§ Assigned task
Lines with the string "先生のコラム" must each be copied from the listing.

===== Data shown

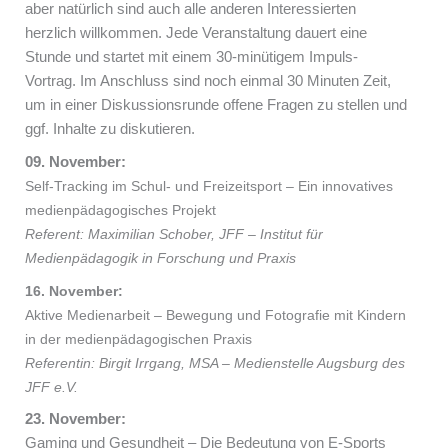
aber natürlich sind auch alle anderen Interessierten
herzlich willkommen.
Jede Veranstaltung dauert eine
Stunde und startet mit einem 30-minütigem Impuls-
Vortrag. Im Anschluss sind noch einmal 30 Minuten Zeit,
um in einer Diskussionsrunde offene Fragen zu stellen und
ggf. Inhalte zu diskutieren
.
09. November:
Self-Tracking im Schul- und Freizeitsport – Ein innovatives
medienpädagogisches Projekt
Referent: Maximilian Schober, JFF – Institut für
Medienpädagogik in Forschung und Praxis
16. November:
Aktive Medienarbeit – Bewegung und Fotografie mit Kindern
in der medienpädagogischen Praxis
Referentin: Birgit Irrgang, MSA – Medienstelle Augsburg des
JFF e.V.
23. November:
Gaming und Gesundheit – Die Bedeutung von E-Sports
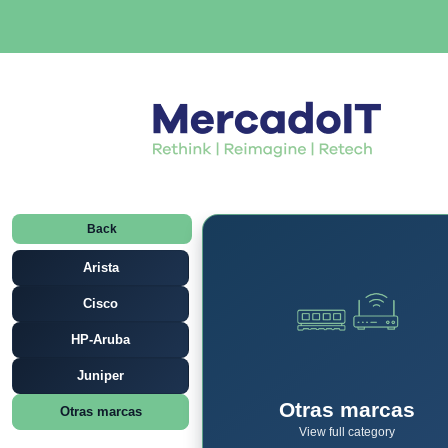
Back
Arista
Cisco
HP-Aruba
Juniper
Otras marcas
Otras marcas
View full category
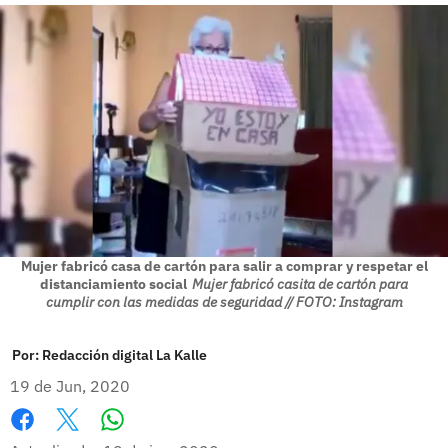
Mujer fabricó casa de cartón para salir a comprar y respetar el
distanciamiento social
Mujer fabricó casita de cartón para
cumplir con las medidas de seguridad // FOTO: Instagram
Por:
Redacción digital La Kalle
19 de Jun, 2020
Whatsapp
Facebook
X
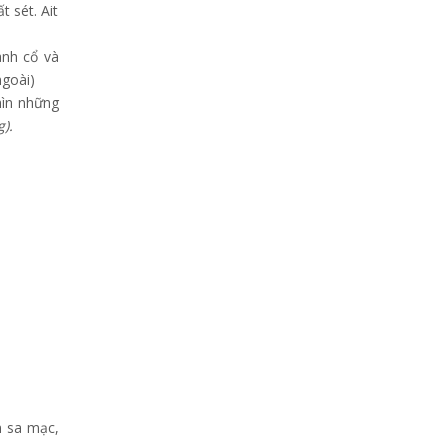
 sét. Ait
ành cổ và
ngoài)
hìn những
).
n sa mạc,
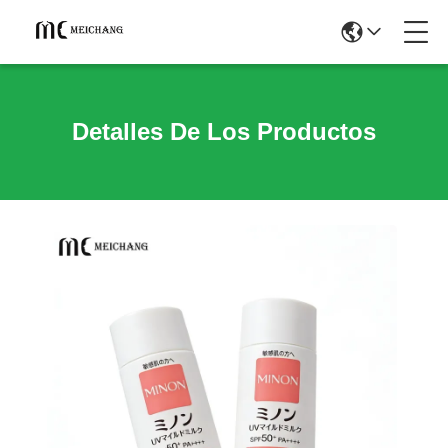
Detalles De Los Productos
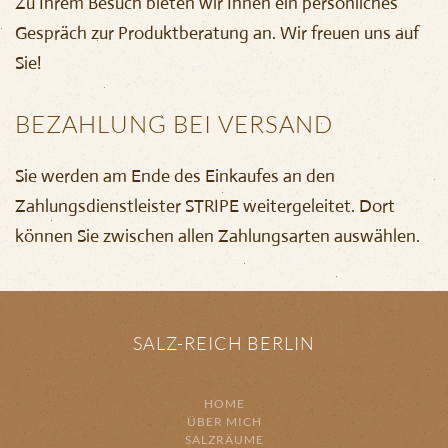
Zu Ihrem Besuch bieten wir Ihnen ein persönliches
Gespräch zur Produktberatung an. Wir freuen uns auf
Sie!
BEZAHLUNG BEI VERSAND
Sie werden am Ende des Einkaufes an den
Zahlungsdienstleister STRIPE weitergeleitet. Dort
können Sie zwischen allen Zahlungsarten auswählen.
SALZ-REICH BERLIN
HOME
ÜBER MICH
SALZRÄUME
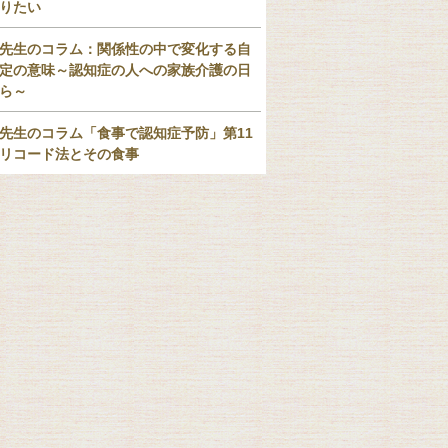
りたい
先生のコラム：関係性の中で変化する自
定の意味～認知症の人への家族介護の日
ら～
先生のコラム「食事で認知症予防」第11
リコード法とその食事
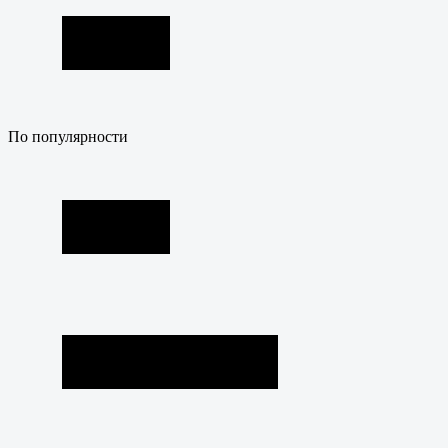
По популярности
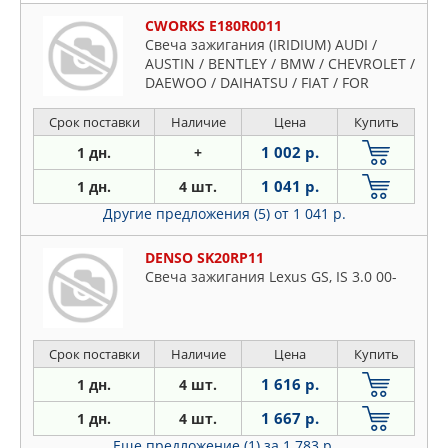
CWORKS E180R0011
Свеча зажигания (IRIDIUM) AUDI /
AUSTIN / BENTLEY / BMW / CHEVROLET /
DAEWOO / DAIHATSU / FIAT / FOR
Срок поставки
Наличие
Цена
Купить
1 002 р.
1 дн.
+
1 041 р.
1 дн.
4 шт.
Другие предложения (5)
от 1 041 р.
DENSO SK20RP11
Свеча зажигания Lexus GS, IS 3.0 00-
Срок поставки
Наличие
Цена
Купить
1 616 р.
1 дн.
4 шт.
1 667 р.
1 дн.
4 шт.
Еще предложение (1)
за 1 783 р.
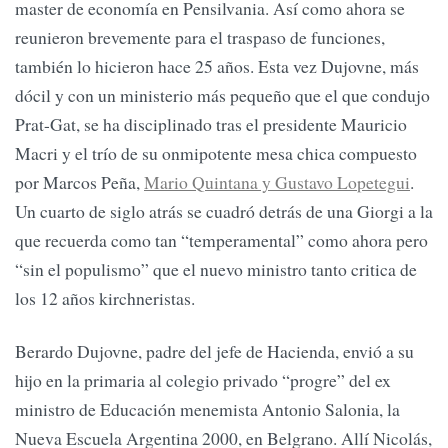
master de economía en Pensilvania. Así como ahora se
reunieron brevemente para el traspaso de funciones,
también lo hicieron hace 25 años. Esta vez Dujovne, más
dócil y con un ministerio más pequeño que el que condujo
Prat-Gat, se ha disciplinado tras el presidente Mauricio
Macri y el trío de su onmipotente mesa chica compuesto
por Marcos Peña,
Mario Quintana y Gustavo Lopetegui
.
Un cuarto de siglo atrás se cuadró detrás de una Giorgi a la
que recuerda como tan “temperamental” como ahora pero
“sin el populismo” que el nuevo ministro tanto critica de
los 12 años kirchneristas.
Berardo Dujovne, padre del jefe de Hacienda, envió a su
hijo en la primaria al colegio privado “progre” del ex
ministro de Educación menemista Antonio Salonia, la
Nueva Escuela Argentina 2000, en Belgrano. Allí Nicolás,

==========
===== Data shown

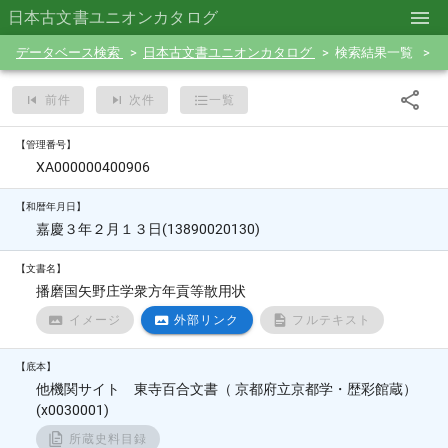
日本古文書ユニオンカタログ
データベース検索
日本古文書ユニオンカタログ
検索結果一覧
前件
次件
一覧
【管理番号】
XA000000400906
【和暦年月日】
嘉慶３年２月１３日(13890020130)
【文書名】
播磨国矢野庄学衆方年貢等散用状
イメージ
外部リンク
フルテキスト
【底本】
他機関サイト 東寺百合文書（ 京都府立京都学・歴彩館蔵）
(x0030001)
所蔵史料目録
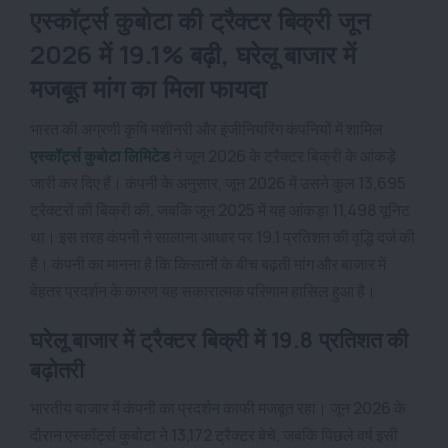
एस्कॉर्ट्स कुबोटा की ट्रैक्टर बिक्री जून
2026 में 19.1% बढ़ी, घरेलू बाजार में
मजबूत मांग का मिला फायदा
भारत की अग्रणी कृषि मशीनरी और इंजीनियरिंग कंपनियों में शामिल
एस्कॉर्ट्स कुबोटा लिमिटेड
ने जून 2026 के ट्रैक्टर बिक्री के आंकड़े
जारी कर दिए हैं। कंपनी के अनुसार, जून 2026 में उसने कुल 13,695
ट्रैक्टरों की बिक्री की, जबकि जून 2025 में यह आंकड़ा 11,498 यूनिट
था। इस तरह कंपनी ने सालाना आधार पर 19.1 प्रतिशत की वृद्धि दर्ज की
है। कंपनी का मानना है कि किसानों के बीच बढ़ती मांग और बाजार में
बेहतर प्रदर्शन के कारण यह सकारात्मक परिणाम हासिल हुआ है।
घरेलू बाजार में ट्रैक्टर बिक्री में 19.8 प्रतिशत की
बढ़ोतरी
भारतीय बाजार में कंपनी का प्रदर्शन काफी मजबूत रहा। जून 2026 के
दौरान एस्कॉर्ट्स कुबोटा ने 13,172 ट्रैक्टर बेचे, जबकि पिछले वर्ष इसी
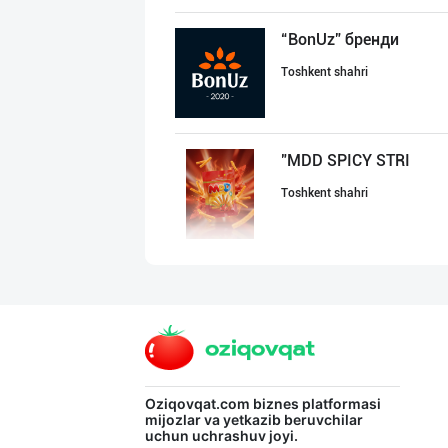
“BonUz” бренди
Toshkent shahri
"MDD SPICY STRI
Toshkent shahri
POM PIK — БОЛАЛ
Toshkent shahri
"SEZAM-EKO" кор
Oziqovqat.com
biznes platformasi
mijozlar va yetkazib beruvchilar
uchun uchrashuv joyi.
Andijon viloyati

==========

§ Exercise response
先生のコラム：関係性の中で変化する自
先生のコラム「食事で認知症予防」第11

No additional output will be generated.